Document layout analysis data
━━━

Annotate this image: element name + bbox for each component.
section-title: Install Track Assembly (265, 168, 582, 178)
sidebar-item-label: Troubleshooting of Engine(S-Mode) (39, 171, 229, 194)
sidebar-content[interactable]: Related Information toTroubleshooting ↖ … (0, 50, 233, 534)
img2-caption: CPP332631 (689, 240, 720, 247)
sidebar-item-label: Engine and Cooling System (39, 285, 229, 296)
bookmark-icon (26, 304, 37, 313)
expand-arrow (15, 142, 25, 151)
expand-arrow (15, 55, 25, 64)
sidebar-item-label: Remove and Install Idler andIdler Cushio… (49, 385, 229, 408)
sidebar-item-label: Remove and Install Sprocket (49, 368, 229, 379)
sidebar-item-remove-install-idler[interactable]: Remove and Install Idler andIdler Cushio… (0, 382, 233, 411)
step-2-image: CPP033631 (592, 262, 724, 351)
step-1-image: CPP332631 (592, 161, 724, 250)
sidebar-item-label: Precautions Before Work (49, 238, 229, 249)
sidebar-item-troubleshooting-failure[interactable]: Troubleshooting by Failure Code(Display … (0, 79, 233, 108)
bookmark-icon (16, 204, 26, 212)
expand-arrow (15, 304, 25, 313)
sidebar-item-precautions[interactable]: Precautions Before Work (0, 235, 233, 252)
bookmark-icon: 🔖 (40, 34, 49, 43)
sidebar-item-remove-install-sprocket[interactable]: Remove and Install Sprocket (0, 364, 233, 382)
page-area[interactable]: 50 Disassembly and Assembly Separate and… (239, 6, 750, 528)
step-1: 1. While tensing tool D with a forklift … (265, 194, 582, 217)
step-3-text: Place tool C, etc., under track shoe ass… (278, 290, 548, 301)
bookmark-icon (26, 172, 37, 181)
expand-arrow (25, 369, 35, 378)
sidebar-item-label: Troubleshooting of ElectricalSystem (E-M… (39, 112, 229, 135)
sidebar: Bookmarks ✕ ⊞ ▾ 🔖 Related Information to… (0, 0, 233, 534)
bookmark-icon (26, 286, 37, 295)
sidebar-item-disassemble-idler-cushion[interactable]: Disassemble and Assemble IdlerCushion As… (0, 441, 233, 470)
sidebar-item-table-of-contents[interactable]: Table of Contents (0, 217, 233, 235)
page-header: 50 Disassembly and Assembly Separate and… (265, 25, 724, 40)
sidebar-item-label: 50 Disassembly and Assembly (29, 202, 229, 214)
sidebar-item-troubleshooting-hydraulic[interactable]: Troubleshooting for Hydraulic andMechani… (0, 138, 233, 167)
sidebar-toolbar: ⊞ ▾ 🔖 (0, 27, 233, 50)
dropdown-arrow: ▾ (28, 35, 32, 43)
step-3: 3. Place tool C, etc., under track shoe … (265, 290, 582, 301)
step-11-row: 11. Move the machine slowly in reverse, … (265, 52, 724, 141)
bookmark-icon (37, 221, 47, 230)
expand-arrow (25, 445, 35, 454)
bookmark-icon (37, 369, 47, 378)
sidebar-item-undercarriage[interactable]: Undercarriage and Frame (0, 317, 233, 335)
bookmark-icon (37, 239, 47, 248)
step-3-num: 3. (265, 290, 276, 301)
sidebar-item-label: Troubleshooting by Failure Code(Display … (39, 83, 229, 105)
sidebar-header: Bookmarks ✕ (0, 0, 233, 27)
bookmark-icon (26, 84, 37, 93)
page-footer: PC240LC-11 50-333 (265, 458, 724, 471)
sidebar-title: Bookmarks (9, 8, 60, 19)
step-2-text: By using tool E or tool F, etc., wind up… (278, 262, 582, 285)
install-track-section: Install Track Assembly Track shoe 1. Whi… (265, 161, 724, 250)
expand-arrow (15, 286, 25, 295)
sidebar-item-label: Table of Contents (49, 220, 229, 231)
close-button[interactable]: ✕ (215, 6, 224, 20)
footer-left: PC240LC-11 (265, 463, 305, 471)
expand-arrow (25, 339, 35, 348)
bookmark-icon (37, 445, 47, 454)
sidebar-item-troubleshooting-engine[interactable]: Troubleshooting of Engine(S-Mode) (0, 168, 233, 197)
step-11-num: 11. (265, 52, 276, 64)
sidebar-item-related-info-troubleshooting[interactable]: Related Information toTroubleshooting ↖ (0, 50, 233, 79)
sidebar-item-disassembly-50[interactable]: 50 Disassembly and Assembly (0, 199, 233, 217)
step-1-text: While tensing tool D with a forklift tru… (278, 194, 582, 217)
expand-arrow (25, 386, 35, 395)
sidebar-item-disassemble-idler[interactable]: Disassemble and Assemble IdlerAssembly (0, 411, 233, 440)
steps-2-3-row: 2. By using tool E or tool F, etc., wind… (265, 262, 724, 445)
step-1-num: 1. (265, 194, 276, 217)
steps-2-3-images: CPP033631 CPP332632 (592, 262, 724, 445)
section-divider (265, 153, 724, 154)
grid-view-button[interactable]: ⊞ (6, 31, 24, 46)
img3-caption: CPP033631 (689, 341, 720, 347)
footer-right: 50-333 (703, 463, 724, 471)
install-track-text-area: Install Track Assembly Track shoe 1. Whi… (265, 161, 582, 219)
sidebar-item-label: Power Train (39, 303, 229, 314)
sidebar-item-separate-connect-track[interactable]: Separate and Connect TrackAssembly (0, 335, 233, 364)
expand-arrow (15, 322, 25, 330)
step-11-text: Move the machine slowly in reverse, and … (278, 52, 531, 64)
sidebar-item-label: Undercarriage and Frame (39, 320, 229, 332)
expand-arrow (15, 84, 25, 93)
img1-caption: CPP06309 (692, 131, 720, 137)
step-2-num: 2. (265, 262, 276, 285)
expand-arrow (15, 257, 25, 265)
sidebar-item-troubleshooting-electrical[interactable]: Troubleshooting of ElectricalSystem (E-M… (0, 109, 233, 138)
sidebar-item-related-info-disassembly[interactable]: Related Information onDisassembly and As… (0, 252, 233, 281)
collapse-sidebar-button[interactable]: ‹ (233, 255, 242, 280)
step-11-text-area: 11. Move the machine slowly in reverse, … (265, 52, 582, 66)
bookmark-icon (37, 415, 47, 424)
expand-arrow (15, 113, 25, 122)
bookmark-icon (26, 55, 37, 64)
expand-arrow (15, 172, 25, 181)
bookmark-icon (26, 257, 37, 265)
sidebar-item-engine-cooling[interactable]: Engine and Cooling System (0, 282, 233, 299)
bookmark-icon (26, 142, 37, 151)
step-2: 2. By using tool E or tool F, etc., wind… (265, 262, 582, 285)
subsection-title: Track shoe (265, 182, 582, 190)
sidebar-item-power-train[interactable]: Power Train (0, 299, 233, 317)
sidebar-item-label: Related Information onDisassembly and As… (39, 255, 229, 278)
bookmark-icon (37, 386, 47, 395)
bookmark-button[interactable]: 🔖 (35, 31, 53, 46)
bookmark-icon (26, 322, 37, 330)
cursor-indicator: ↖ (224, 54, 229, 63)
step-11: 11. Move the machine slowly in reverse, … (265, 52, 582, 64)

━━━

• _YOUR GOAL_:
Working down the entries above, count each line in which "Before" occurs, and state only the resulting number.

• _ANSWER BELOW_:
2